Barber made a strong effort to keep a supportive and friendly look on his face as he said, “And yet,
Duque
, Santa Josefina—your eastern neighbor—has no armed forces. Don’t you think they have a right to feel threatened. You have—after all—soldiers, tanks, artillery, a reasonably modern air force.”

Carrera shook his head, “Perhaps…if we had anything but friendship and kinship for Santa Josefina, they might have cause to fear. Although, if you were to ask one of your own military, they would tell you, I’m sure, that Balboa hasn’t the logistic capability, the ability to move supplies, to support any operations in Santa Josefina. Certainly not against Tauran interference.

“Moreover, whatever the government of Santa Josefina might say, the people there don’t fear us. After all, they send us their sons to serve in our legions by the tens of thousands.”

“Can you conceive,” asked Barber, “of any circumstances under which you would send Balboan troops to Santa Josefina?”

“No.” Which was not entirely honest of Carrera. He fully intended to send troops into Balboa’s eastern neighbor, as soon as politically practical. He intended, though, to send Santa Josefinan troops.

“Back to the world trade in drugs, for a moment,” said Barber. “It is said that you have financed this huge army for Balboa by taking control of the drug trade. Your wife, during the attempted restoration of democracy to Balboa some years ago certainly admitted that you took money from the drug lords. Isn’t it true that you do, in fact, take money from known drug criminals?”

“Yes. Or rather demand it, war reparations so to speak. They fought us in a dirty campaign of terror for the right to move drugs though Balboa. They lost, and that was part of the price they had to pay for peace. And I might add that I’ve done something which neither your drug enforcement agencies nor that of the Federated States has never succeeded in doing. Balboa’s actions have measurably raised the street price of those drugs in the Tauran Union. You should thank Balboa for that.

“As for an attempt to restore democracy?” Carrera guffawed. “You don’t really believe that that cabal of old, corrupt oligarchs the Tauran Union tried to foist back on us was a democracy, do you? That’s
preposterous.

The interview continued for hours, interrupted by lunch in the kitchen.

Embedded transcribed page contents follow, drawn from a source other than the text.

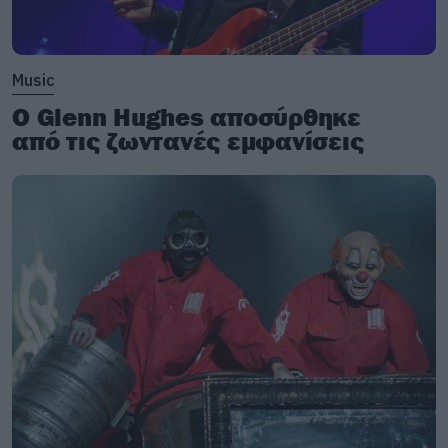
Music
Ο Glenn Hughes αποσύρθηκε
από τις ζωντανές εμφανίσεις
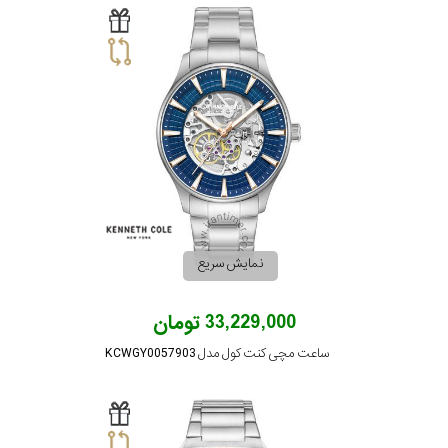
نمایش سریع
33,229,000 تومان
ساعت مچی کنت کول مدل KCWGY0057903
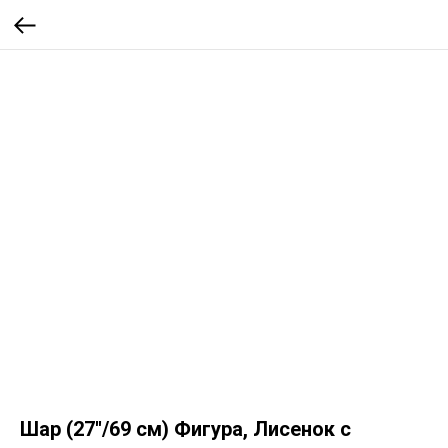
Шар (27''/69 см) Фигура, Лисенок с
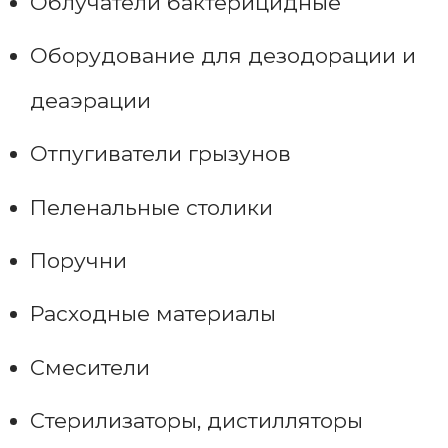
Облучатели бактерицидные
Оборудование для дезодорации и
деаэрации
Отпугиватели грызунов
Пеленальные столики
Поручни
Расходные материалы
Смесители
Стерилизаторы, дистилляторы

The redundancy of the questions sometimes strained Carrera’s patience, which was most—not all—of the reason for the redundant questions.

* * *

This was not, however, the way the tape was aired, a few days later.

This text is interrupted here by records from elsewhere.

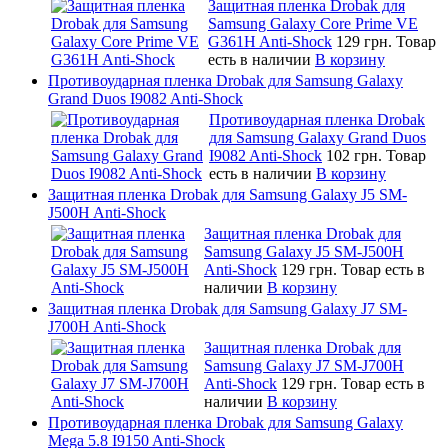
Защитная пленка Drobak для
Samsung Galaxy Core Prime VE
G361H Anti-Shock
129 грн.
Товар
есть в наличии
В корзину
Противоударная пленка Drobak для Samsung Galaxy
Grand Duos I9082 Anti-Shock
Противоударная пленка Drobak
для Samsung Galaxy Grand Duos
I9082 Anti-Shock
102 грн.
Товар
есть в наличии
В корзину
Защитная пленка Drobak для Samsung Galaxy J5 SM-
J500H Anti-Shock
Защитная пленка Drobak для
Samsung Galaxy J5 SM-J500H
Anti-Shock
129 грн.
Товар есть в
наличии
В корзину
Защитная пленка Drobak для Samsung Galaxy J7 SM-
J700H Anti-Shock
Защитная пленка Drobak для
Samsung Galaxy J7 SM-J700H
Anti-Shock
129 грн.
Товар есть в
наличии
В корзину
Противоударная пленка Drobak для Samsung Galaxy
Mega 5.8 I9150 Anti-Shock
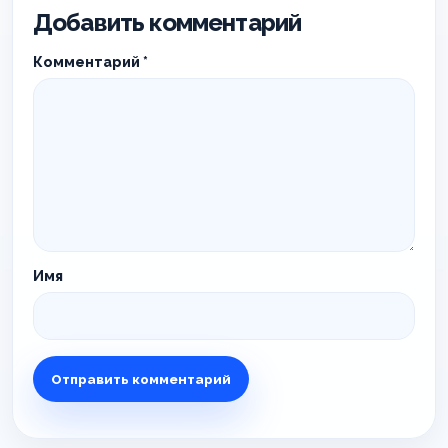
Добавить комментарий
Комментарий
*
Имя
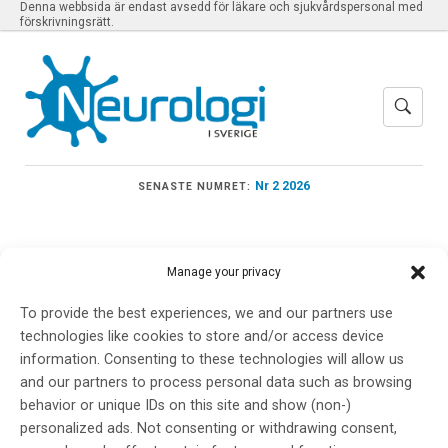
Denna webbsida är endast avsedd för läkare och sjukvårdspersonal med
förskrivningsrätt.
Nr 2 2026
SENASTE NUMRET:
Manage your privacy
Meny
To provide the best experiences, we and our partners use
technologies like cookies to store and/or access device
information. Consenting to these technologies will allow us
Fredrik Höök
and our partners to process personal data such as browsing
behavior or unique IDs on this site and show (non-)
personalized ads. Not consenting or withdrawing consent,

“This is Walley Barber, for One Hundred Minutes, speaking to you from the
Casa
Linda, Balboa’s labyrinthine and secret military headquarters.”

Curiously, although the camera had been focused on Carrera the entire interview, Barber appeared as a face, not just a voice. There was also a blue Tauran Union flag behind him, although none had been present at the interview.

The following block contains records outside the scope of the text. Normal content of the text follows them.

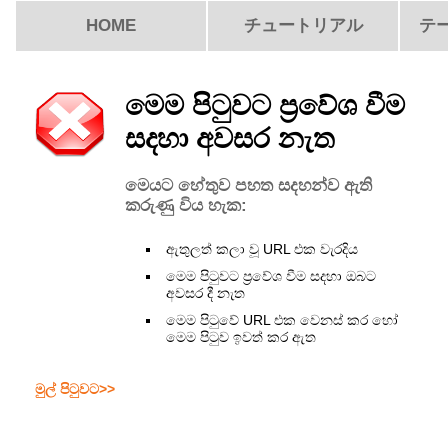
HOME
チュートリアル
テ
මෙම පිටුවට ප්‍රවේශ වීම
සදහා අවසර නැත
මෙයට හේතුව පහත සදහන්ව ඇති
කරුණු විය හැක:
ඇතුලත් කලා වූ URL එක වැරදිය
මෙම පිටුවට ප්‍රවේශ වීම සදහා ඔබට
අවසර දී නැත
මෙම පිටුවේ URL එක වෙනස් කර හෝ
මෙම පිටුව ඉවත් කර ඇත
මුල් පිටුවට>>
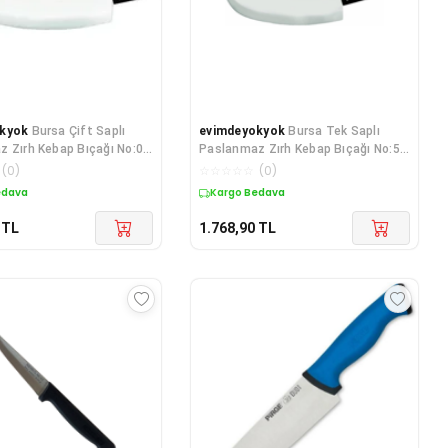
kyok
Bursa Çift Saplı
evimdeyokyok
Bursa Tek Saplı
 Zırh Kebap Bıçağı No:0 -
Paslanmaz Zırh Kebap Bıçağı No:5 -
rTR
55 cm TdrTR
(
0
)
☆
☆
☆
☆
☆
(
0
)
edava
Kargo Bedava
TL
1.768,90
TL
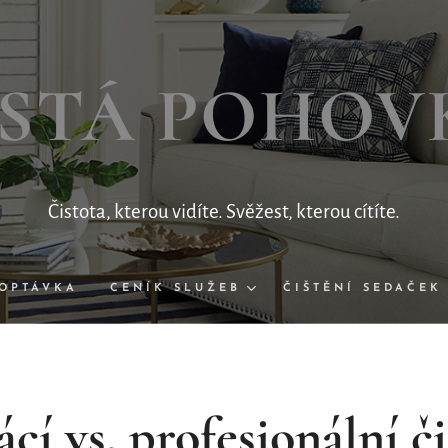
ISTÁ
POHOV
Čistota, kterou vidíte. Svěžest, kterou cítíte.
OPTÁVKA
CENÍK SLUŽEB
ČIŠTĚNÍ SEDAČEK
í vs. profesionální či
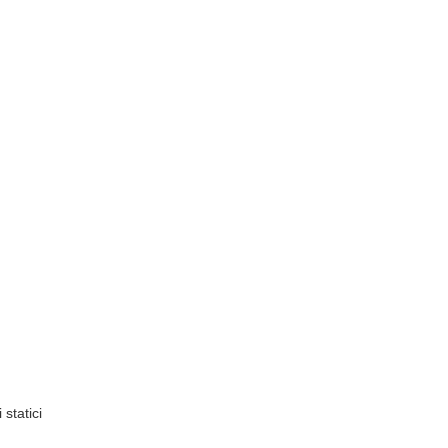
 statici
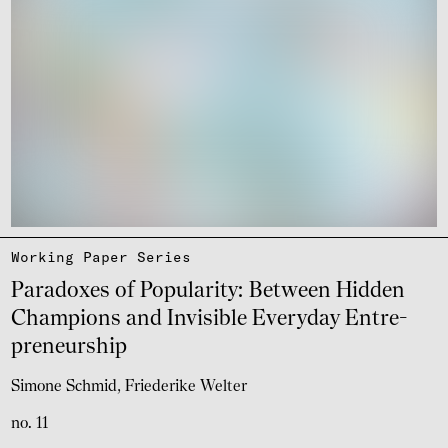
Working Paper Series
Para­do­xes of Popu­la­rity: Between Hidden
Cham­pi­ons and Invi­si­ble Ever­y­day Entre­
pre­neur­ship
Simone Schmid
Friederike Welter
no. 11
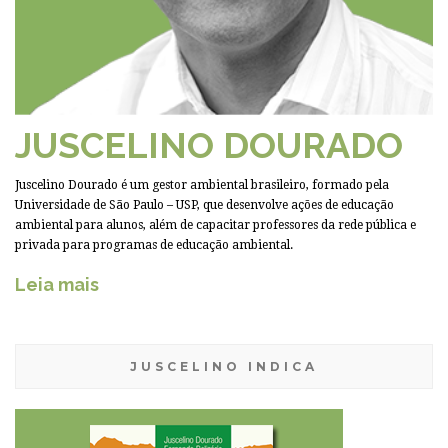
JUSCELINO DOURADO
Juscelino Dourado é um gestor ambiental brasileiro, formado pela
Universidade de São Paulo – USP, que desenvolve ações de educação
ambiental para alunos, além de capacitar professores da rede pública e
privada para programas de educação ambiental.
Leia mais
JUSCELINO INDICA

“General Carrera, people in the Tauran Union are…well, frankly, worried. They’re concerned that you have the ability and the will to attack Tauran interests, even to conquer your neighbors. Do Taurans have reasons for these fears?”

Carrera’s image answered, “They might have.”

That camera’s view cut back to Barber’s flag-framed face. “Can you conceive of circumstances under which Balboa would attack…say, Santa Josefina, the Transitway Area, or even the Tauran Union?”